The other paper “Zoetrope: Interacting with Ephemeral Web” allows you to view “a time-stamped” version of web rather than just the latest copy. It is a version of caching but extended over a longer time range and with a lot of additional features like lenses. Again, the biggest concern with this paper is data-storage, storing multiple versions of a page over time (they haven’t defined a horizon for their page storage) despite compressing would still take a lot of space. The system design seems fun and useful in the sense of adding lens and seeing how that information has changes over time. I really like the filters idea to find information in the past that is the most relevant to what you are looking for.
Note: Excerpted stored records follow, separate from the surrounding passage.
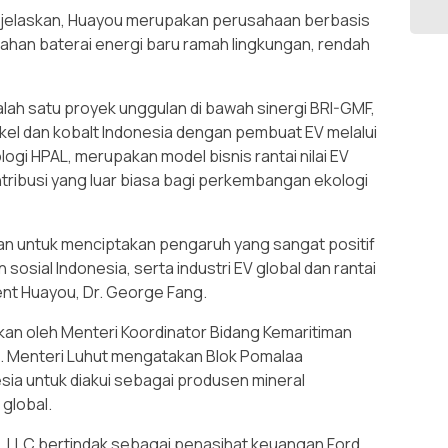
jelaskan, Huayou merupakan perusahaan berbasis
ahan baterai energi baru ramah lingkungan, rendah
alah satu proyek unggulan di bawah sinergi BRI-GMF,
el dan kobalt Indonesia dengan pembuat EV melalui
ogi HPAL, merupakan model bisnis rantai nilai EV
ribusi yang luar biasa bagi perkembangan ekologi
an untuk menciptakan pengaruh yang sangat positif
sial Indonesia, serta industri EV global dan rantai
ent Huayou, Dr. George Fang.
an oleh Menteri Koordinator Bidang Kemaritiman
an. Menteri Luhut mengatakan Blok Pomalaa
sia untuk diakui sebagai produsen mineral
 global.
o. LLC bertindak sebagai penasihat keuangan Ford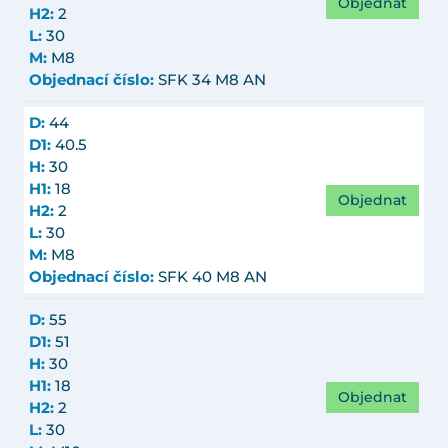
Objednat
H2:
2
L:
30
M:
M8
Objednací číslo:
SFK 34 M8 AN
D:
44
D1:
40.5
H:
30
H1:
18
Objednat
H2:
2
L:
30
M:
M8
Objednací číslo:
SFK 40 M8 AN
D:
55
D1:
51
H:
30
H1:
18
Objednat
H2:
2
L:
30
A combination of filters and lens would help redefine “searching” the web in a sense. However, how much analysis would have to be done on several webpages to realize how often the data on them changes? For instance in the traffic example, would the website state be stored every hour of the day every day (for how many days?) The mixture of lens and filtering reminds me of another web application “if this than that”, that allows you to define various conditions that need to be satisfied on various sites and if they are the application will inform you in some way.
Sally Ahn - 10/31/2011 9:02:51
In "Edit wear and read wear," Hill et. al. introduce the notion of "computational wear," and tools that add visualization of this information to the interface of Zmacs. In the second paper, the authors present Zoetrope, a tool that allows users access to the "historical Web."
My reaction to the edit wear and read wear visualizations are rather mixed. The notion of computational wear is intriguing, and it reminded me of the drawbacks of digitized medical records that failed to capture the physical properties of doctors' scrawled notes and the tell-tale wear of often-consulted notes. Nevertheless, the scrollbar visualizations presented seem limited. One doubt I have is that it may not be scalable; scrollbars are quite small (and recent trends favor minimizing their size or hiding them all together), and at some point the resolution of data become too small for users to make useful distinctions, especially in the multiple-column view for different categories.
I also had initial doubts about Zoetrope. It seems like both of these papers focus on providing access to as much information as possible, but that can lead to information overload. However, the authors later describe visualization techniques that help to alleviate this overload as well as some scenarios (such as temporal "videos" of changing web page) that do seem well-motivated.